I trained a model to predict a value and I want to make a bar chart that plots target - prediction
for each sample, and then color these bars according to a category. I then want to add two horizontal lines for plus or minus sigma around the central axis, so it's clear which predictions are very far off. Imagine we know sigma == 0.3 and we have a dataframe
error | sample_id | category |
---|---|---|
.1 | 1 | 'A' |
.4 | 2 | 'A' |
.1 | 3 | 'B' |
-.2 | 4 | 'B' |
-.1 | 5 | 'C' |
How could I do this?
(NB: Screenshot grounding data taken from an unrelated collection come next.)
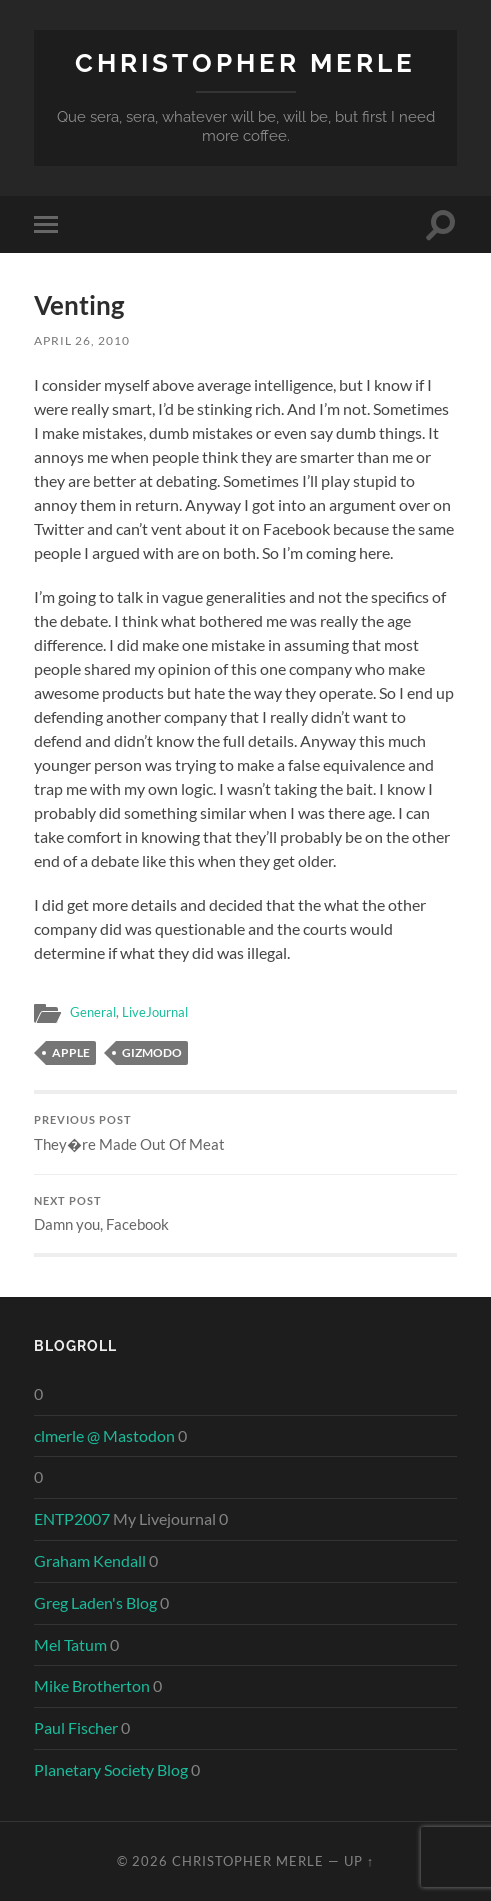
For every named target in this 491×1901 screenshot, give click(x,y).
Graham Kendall (90, 1560)
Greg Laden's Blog (95, 1602)
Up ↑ (359, 1861)
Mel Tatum (70, 1644)
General (93, 1012)
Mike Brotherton (92, 1685)
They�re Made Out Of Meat (245, 1133)
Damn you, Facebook (245, 1214)
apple (71, 1052)
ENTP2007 (72, 1518)
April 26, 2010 (82, 340)
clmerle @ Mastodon (104, 1435)
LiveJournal (155, 1012)
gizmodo (152, 1052)
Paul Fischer (76, 1727)
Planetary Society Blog (111, 1769)
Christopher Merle (245, 62)
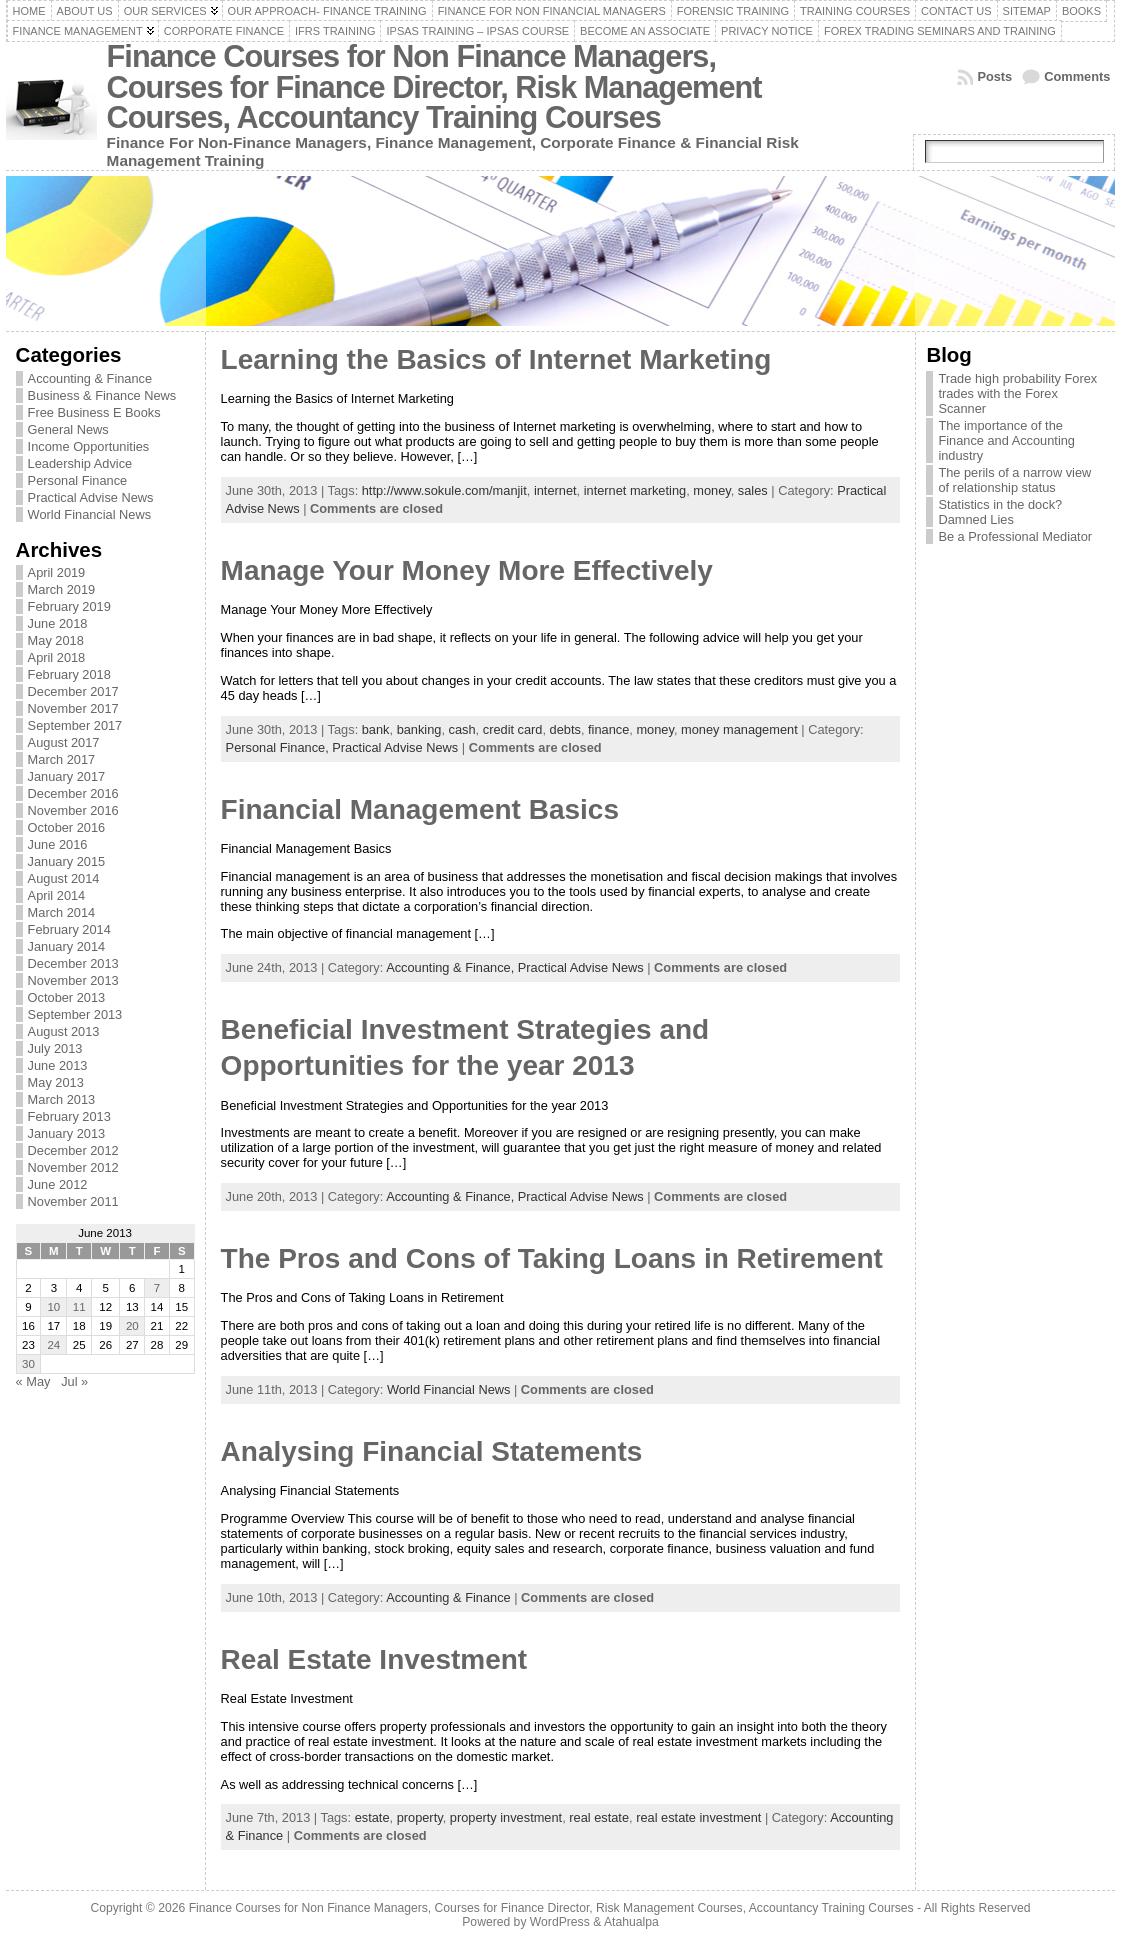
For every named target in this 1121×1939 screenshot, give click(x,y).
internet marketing (635, 490)
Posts (994, 76)
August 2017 (64, 742)
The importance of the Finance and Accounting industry (1006, 440)
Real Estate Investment (374, 1659)
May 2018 (56, 640)
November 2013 (73, 980)
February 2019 (69, 606)
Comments (1077, 76)
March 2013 (62, 1099)
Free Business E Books (94, 412)
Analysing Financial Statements (432, 1451)
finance (608, 729)
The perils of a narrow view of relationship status (1014, 480)
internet (555, 490)
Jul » (74, 1381)
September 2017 (75, 725)
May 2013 (56, 1082)
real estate (599, 1817)
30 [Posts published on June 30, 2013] (28, 1364)
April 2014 (57, 895)
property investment (506, 1817)
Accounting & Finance (90, 378)
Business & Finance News (102, 395)
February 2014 (69, 929)
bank (376, 729)
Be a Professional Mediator (1015, 536)
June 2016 (58, 844)
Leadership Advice (80, 463)
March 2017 (62, 759)
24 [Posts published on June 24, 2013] (53, 1345)
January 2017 (67, 776)
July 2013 (55, 1048)
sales (753, 490)
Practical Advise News (91, 497)
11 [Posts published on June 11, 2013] (79, 1307)
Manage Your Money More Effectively (467, 570)
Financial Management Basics (420, 809)
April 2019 (57, 572)
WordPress (560, 1922)
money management (739, 729)
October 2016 (67, 827)
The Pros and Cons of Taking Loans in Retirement (552, 1258)
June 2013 (58, 1065)
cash (462, 729)
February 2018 (69, 674)
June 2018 (58, 623)
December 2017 (73, 691)
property (420, 1817)
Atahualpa (631, 1922)
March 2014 (62, 912)
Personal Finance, (279, 747)
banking (419, 729)
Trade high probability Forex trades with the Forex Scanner (1017, 393)
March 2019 (62, 589)
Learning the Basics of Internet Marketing (496, 359)
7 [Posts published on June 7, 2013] (157, 1288)
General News (68, 429)
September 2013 (75, 1014)
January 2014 (67, 946)
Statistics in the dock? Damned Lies (1000, 512)
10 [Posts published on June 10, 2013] (53, 1307)
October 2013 (67, 997)
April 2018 (57, 657)
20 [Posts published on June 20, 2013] (132, 1326)
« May (33, 1381)
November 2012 (73, 1167)
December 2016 (73, 793)
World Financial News (90, 514)
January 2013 (67, 1133)
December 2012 (73, 1150)
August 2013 (64, 1031)
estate (372, 1817)
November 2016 (73, 810)
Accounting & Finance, (452, 967)
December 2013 (73, 963)
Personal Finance (78, 480)
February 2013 (69, 1116)
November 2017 (73, 708)
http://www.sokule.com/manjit (444, 490)
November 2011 (73, 1201)
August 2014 (64, 878)
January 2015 (67, 861)
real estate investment (698, 1817)
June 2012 (58, 1184)
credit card (513, 729)
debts (565, 729)
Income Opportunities (89, 446)
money (711, 490)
I've managed to do just the errors and the plus or minus sigma lines just using matplotlib, here it is to communicate what I mean.
CodePudding user response:
You'll find the pd.Series.transform()
and/or pd.DataFrame.apply()
methods quite useful. Essentially, you can map each value of your input columns (in this case errors
) into some valid color value, returning a pd.Series
of colors that's the same shape as errors.
The phrasing of the question is unclear, but it sounds like you want a single pair of lines for each category? In which case, you will first need to do a pd.Series.groupby()
operation to get the shape that you want before the transform opeartion. Probably just a series of length 3, for your A B C categories.
Then, this Series
(whether it is of length len(df)
or df.category.nunique()
) can be passed into your plt.bar
method as the color
argument.
CodePudding user response:
This is actually very easy, I just didn't understand the 'color' option of plt.bar. If it is a list of length equal to the number of bars, then it will color each bar with the corresponding color. It's as simple as
plt.(x,y,color = z)
#len(x) = len(y) = len(z), and z is an array of colors
As krukah mentions, you just need to translate categories to colors. I picked a color map, made a dictionary that picked a color for each unique category, and then turned the cats array (a 2d np array, each row encodes a category) into an array of colors.
unique_cats = np.unique(cats, axis=0)
n_unique = unique_cats.shape[0]
for_picking = np.arange(0,1,1/n_unique)
cmap = plt.cm.get_cmap('plasma')
color_dict = {}
#this for loop fills in the dictionary by picking colors from the cmap
for i in range(n_unique):
color_dict[str(unique_cats[i])] =cmap(for_picking[i])
color_cats = [color_dict[str(cat)] for cat in cats]
Hopefully that helps someone some day.